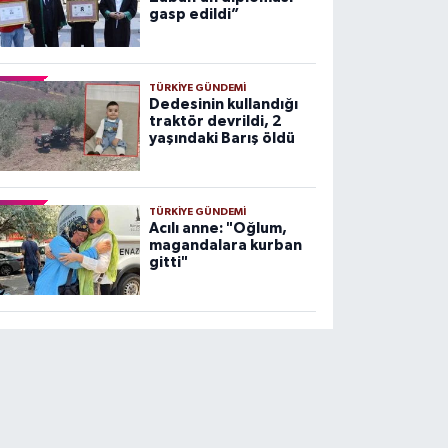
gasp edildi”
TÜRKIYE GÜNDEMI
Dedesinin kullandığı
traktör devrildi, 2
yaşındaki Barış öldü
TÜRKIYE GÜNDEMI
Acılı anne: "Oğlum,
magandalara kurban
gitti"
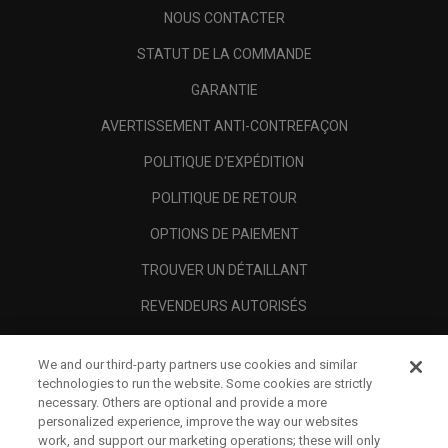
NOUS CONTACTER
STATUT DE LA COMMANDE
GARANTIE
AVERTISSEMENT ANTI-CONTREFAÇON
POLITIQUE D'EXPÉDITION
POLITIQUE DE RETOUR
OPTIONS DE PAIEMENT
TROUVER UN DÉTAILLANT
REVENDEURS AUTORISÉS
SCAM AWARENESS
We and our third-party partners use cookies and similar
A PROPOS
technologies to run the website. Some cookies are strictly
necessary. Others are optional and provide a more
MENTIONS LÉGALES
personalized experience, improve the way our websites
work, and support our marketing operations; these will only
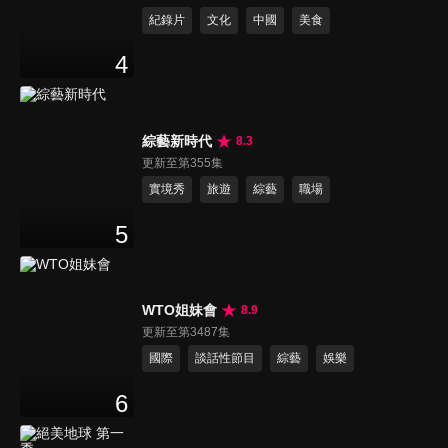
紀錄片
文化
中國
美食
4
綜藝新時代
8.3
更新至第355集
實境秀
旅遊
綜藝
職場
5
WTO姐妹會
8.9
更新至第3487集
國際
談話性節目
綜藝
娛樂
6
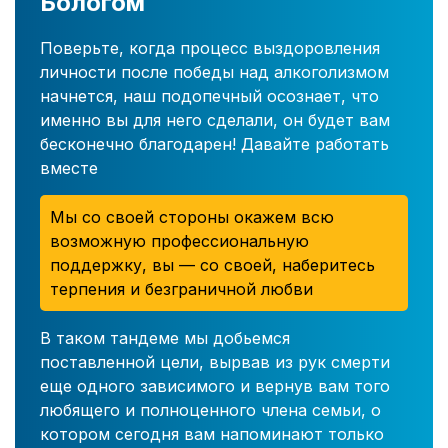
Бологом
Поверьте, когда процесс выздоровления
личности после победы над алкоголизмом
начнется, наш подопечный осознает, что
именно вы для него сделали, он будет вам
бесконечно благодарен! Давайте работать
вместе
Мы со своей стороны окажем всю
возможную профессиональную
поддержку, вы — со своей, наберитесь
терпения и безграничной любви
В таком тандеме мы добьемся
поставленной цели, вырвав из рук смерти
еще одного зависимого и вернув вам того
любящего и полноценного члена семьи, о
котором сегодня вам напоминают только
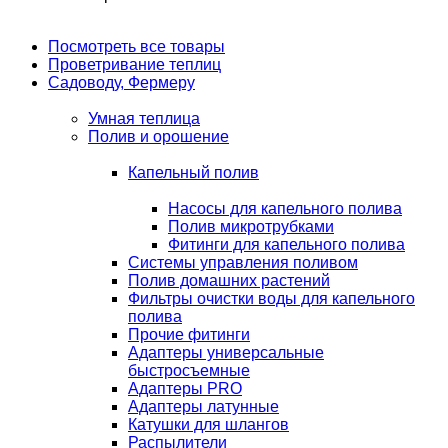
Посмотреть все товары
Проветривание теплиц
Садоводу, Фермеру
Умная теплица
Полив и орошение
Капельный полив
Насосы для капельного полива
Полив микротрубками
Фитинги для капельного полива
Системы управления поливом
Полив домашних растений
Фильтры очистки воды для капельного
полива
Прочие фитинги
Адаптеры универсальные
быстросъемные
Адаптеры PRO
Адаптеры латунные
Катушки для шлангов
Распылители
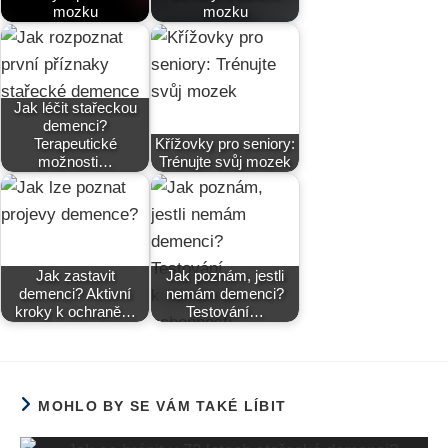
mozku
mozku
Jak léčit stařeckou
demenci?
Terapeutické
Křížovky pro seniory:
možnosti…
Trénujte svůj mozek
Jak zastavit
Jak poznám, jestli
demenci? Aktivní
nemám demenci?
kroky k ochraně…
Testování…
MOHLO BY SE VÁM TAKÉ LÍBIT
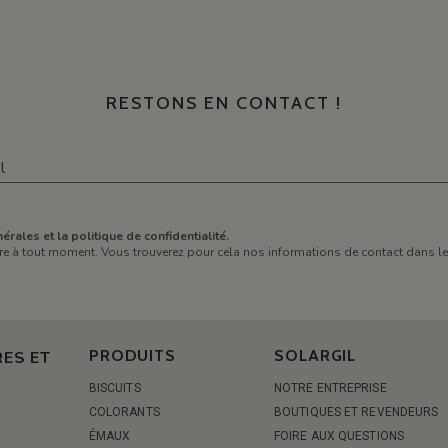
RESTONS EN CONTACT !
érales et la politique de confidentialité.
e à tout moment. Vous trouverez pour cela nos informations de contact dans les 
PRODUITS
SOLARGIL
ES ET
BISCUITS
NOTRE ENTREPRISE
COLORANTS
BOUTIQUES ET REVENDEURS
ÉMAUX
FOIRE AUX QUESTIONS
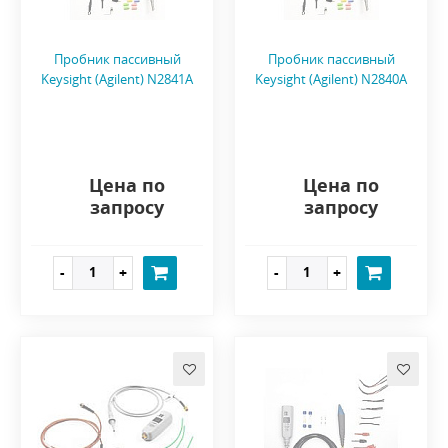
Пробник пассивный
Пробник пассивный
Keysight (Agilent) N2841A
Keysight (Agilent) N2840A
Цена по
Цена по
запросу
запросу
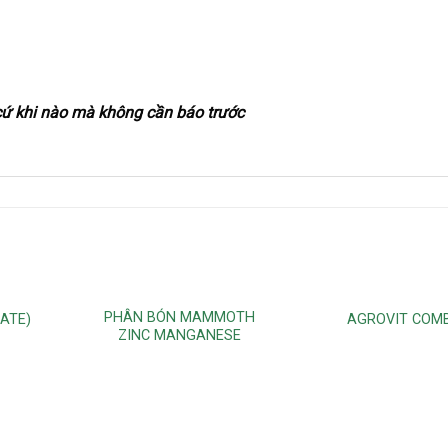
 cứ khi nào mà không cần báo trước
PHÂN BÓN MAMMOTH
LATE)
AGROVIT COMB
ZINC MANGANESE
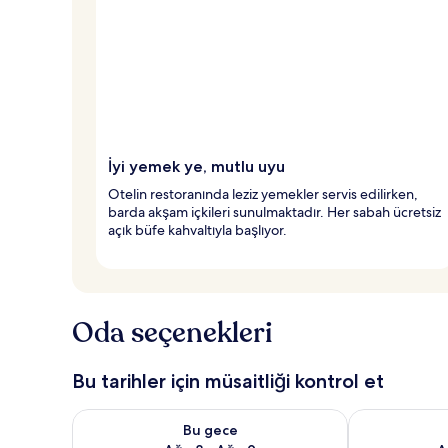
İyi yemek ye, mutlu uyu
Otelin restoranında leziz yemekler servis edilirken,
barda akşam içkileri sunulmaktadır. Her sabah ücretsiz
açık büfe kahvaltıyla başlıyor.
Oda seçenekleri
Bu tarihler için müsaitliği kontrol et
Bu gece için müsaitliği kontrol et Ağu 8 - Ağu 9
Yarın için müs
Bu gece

WORK TO COMPLETE: Check every line of the records above for the string "полива". Copy those that hold it.

SOLUTION FOR THIS PROBLEM:
Насосы для капельного полива
Фитинги для капельного полива
полива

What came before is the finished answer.